> _REQUIRED ACTION_
Only lines holding the word "born" should be copied from the material.

> _DATA SECTION_
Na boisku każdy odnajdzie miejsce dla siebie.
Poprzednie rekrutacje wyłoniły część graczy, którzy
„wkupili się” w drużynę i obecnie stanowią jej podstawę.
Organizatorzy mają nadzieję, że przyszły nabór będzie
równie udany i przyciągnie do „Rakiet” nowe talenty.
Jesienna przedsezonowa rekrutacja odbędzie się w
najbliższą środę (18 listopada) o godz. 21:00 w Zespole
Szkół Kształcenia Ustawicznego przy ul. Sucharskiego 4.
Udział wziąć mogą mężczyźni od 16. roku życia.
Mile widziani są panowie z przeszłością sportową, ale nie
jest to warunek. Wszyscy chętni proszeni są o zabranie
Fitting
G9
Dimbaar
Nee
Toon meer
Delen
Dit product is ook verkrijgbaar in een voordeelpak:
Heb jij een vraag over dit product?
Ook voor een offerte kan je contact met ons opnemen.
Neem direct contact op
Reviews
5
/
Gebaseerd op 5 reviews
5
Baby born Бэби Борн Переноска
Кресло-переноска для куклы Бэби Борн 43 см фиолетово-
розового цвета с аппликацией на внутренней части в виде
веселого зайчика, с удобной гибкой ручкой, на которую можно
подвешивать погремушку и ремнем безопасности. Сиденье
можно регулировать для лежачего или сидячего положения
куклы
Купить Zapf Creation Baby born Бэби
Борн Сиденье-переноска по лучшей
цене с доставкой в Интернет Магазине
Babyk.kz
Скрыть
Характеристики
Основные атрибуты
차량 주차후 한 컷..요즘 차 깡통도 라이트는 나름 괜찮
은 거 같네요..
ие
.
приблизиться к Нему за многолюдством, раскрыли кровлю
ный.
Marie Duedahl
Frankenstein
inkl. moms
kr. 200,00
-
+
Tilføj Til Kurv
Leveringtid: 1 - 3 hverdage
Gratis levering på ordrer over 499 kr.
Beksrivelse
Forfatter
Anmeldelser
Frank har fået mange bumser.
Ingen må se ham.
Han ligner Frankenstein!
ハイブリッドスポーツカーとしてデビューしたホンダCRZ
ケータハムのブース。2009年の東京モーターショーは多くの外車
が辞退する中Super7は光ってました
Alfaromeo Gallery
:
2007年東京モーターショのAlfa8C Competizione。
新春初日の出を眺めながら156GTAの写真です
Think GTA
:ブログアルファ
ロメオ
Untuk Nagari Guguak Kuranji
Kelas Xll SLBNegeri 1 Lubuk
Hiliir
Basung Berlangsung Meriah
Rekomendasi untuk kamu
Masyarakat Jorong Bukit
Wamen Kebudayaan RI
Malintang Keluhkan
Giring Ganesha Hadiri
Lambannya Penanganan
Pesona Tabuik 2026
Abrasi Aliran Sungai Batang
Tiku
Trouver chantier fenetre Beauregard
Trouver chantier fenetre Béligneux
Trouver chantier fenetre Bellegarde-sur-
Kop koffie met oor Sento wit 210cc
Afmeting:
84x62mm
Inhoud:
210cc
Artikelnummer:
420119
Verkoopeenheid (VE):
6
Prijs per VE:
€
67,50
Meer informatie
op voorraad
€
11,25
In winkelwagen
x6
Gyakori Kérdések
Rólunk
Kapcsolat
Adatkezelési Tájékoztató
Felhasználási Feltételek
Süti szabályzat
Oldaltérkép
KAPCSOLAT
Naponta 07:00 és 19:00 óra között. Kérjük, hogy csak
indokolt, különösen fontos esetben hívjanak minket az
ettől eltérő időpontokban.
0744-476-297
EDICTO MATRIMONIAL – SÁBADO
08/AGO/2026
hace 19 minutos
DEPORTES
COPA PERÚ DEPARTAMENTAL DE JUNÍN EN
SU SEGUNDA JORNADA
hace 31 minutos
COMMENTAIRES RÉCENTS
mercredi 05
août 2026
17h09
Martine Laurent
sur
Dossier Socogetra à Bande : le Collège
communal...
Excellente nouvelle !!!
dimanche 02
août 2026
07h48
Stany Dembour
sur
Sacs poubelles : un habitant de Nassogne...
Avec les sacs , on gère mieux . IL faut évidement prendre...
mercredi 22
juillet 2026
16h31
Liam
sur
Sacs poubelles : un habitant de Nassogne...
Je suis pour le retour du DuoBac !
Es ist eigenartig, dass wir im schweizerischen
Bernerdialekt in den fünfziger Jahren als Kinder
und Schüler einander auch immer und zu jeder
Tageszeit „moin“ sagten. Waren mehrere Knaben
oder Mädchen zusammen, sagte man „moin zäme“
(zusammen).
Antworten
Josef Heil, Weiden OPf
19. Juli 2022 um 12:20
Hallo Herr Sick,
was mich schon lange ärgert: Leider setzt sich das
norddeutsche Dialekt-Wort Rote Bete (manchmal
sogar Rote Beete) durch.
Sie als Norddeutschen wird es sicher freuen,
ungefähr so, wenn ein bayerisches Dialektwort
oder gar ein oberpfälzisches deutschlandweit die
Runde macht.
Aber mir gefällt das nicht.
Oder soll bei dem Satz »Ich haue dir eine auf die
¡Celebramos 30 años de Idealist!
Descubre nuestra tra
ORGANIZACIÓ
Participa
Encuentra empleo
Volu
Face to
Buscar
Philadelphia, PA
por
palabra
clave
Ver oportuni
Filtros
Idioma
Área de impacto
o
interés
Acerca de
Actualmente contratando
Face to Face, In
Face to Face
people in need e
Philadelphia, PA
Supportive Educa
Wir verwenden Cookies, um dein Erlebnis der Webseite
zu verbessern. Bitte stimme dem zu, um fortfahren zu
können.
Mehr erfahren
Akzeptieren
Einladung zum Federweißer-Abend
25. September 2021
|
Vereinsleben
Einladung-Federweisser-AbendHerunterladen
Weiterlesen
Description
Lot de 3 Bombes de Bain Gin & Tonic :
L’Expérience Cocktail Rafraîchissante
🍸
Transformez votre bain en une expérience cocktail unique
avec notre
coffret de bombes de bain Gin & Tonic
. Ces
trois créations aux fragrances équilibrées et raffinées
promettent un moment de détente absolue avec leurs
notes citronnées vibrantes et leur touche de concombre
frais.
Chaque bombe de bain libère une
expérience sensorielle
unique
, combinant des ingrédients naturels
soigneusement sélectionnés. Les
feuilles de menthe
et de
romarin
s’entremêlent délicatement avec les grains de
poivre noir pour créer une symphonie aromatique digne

> _ANSWER BELOW_
Baby born Бэби Борн Переноска
Купить Zapf Creation Baby born Бэби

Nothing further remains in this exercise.